Traditional suspension design relies on a push-rod front and a pull-rod rear, but McLaren are gambling on a reversed approach for 2022 with pull-rod front suspension and push-rod at the rear.
The idea behind this is to help the aerodynamicists optimise the airflow into the venturi tunnel inlets at the mouth of the sidepods by lowering the angle of the inboard rockers.
Under F1's new technical regulations being introduced this season, the venturi tunnels create as much as half of a Formula 1 car’s total downforce - a much greater proportion than the floor generated previously.
McLaren have restyled their front wing in line with the new suspension layout, with flap adjusters positioned a long way across the width of the wing enhancing the flow of air from the wing to the venturi inlets.
But the pull-rod front suspension is not without risk: the last time McLaren attempted this approach was with the MP4-28 in 2013, when the team fell to fifth in the constructors championship and failed to finish on the podium all year.

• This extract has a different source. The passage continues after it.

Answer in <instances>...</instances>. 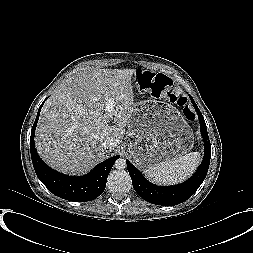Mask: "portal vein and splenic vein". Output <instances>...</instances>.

"It’s a pull-rod front suspension, we saw that in past years,” Key confirmed to The Race website. “The whole suspension layout is about aerodynamics.
"At the front it’s the only thing you’ve got to play with between the entrance of the floor and the front wing.

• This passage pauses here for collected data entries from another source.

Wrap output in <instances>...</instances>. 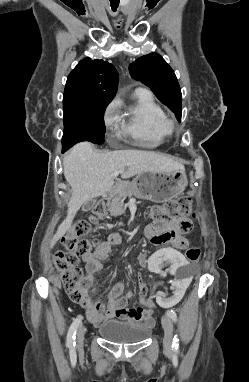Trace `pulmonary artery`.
<instances>
[{"label":"pulmonary artery","instance_id":"obj_1","mask_svg":"<svg viewBox=\"0 0 249 382\" xmlns=\"http://www.w3.org/2000/svg\"><path fill=\"white\" fill-rule=\"evenodd\" d=\"M140 90H146V89H144V88H139Z\"/></svg>","mask_w":249,"mask_h":382}]
</instances>
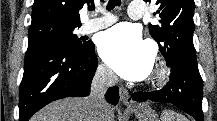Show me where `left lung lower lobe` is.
Returning a JSON list of instances; mask_svg holds the SVG:
<instances>
[{
  "label": "left lung lower lobe",
  "instance_id": "obj_1",
  "mask_svg": "<svg viewBox=\"0 0 217 121\" xmlns=\"http://www.w3.org/2000/svg\"><path fill=\"white\" fill-rule=\"evenodd\" d=\"M169 66L170 81L163 89L153 92H135L132 99L171 103L193 116L196 121H203V82L197 63L178 59Z\"/></svg>",
  "mask_w": 217,
  "mask_h": 121
}]
</instances>
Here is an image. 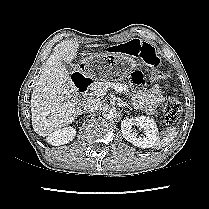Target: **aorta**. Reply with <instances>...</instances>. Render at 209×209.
<instances>
[{
    "label": "aorta",
    "mask_w": 209,
    "mask_h": 209,
    "mask_svg": "<svg viewBox=\"0 0 209 209\" xmlns=\"http://www.w3.org/2000/svg\"><path fill=\"white\" fill-rule=\"evenodd\" d=\"M102 115L106 119H114L117 115V110L111 105H106L105 107H103Z\"/></svg>",
    "instance_id": "obj_1"
}]
</instances>
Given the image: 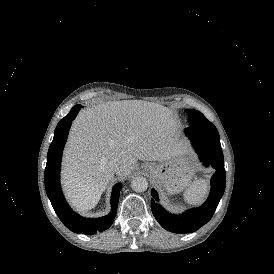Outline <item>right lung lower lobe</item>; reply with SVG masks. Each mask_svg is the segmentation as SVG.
<instances>
[{"instance_id": "1", "label": "right lung lower lobe", "mask_w": 274, "mask_h": 274, "mask_svg": "<svg viewBox=\"0 0 274 274\" xmlns=\"http://www.w3.org/2000/svg\"><path fill=\"white\" fill-rule=\"evenodd\" d=\"M81 107V105H75L69 114L59 121L55 129L54 138L47 155L45 188L56 214L67 228L75 233L93 235L106 230L113 223L117 212L121 185L117 184L113 188L111 196L112 212L102 218H83L74 213L66 203L59 182L60 163L72 120L75 119Z\"/></svg>"}]
</instances>
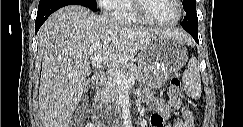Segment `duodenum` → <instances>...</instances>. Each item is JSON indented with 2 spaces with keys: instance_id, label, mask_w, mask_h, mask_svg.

"Depending on how you treat the front wing and where the entry to the floor needs its load condition will kind of set out what you think the best front suspension geometry is."
The new implementation was one of the features that generated most comment when the team unveiled publicity shots of the new car on Friday.
In addition, the layout of the cooling system appears different from its predecessor, as is the general geometry of the bodywork. The new sidepods have little apparent undercut, but taper inwards very extensively at the rear to help the airflow over the sides of the car.
While Aston Martin also dared show off a version of their 2022 car earlier in the week, other teams like Haas and Red Bull have so far limited themselves to just showing off their livery modelled by generic renderings and show cars.
“It will be pretty obvious when we run the cars," Key said of the suspension change. "And you can’t really copy it very easily, so it will be interesting to see who else does that. I see the Aston Martin is the other way around for example.
“If we are the only car that’s done that, we’ve either got it really, really right, or ...
“I think we will see some really interesting ideas across the group of us," he continued. "For us it seems like a good solution to try. It certainly has properties we are happy with."
He admitted that it had proved to be "mechanically challenging" to pull off, adding: "We spent a lot of time trying to get that right, knowing the pitfalls of previous years when it was used.
“I’m fairly confident it will work as expected. The rear of the car is the other question. We’ve been pull-rod for a long time," he pointed out, explaining that Adrian Newey had introduced it at Red Bull in 2009 on its way to winning four consecutive championships.
The previous regulations meant the placement of the diffuser was helped by placing the inboard rockers low to maximise the airflow through the floor, but the location of the new venturi exits has triggered a rethink.
The rockers have now been moved up out of the way, ironically for the same reason they were previously lowered under the old regs!
“You’ve a restricted wheelbase that restricts the length of the gearbox for example," he explained. "So you’ve other possibilities there.
"We’ve gone this route, but it will be interesting to see what trends have developed."